If data is a product, what is production?
https://benn.substack.com/p/what-is-production
But a huge percentage of a data team’s work sits somewhere in a muddy middle. We share one-off reports to answer one-off questions. We create new dashboards for a product launch, or to fill an urgent demand from an executive. We copy existing dashboards to make new versions that tweak some calculation for a specific customer or marketing campaign. We build data apps that solve narrow problems, like reconciling revenue figures for a financial audit. We ship report after report around the business, each of them addressing something specific, none of them meant to last forever.

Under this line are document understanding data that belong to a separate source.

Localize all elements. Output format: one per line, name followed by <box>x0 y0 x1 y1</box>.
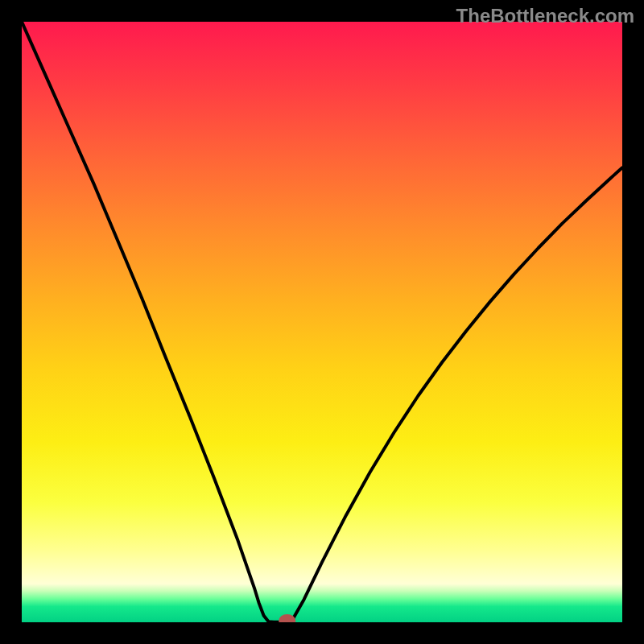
bottleneck-curve <box>22 22 622 622</box>
curve-line <box>22 22 622 622</box>
plot-area <box>22 22 622 622</box>
watermark-text: TheBottleneck.com <box>456 5 634 27</box>
chart-frame: TheBottleneck.com <box>0 0 644 644</box>
minimum-marker <box>279 614 295 622</box>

When I send a report like this to someone, there’s an implicit contract attached to it: It works now, for the thing I said it would work for. It is, at that moment, in production. But that contract has an undefined scope and an uncertain expiration date. Will it work in the future? For how long? Can the report be extended to answer related questions? People don’t usually ask these questions, and data teams don’t usually volunteer answers.
Commit more, less often
I’ll take a hard line here: Data teams should be explicit and comprehensive in defining what’s in production. Whenever we create something with an external edge—a dashboard, an explorable dataset, an operational pipeline with a user or system on the other end—we should make a choice: Is this a production asset? If it is, it should be marked, recorded, and supported until decided otherwise.
We actually have to support the smaller set of things that we officially designate as being in production. We have to stand behind them, just as a product team stands behind features they ship. When some data source or dbt model changes, we have to make sure these things still work. And when we want to stop supporting something, we have to actually deprecate it, rather than letting it drift into slow decay.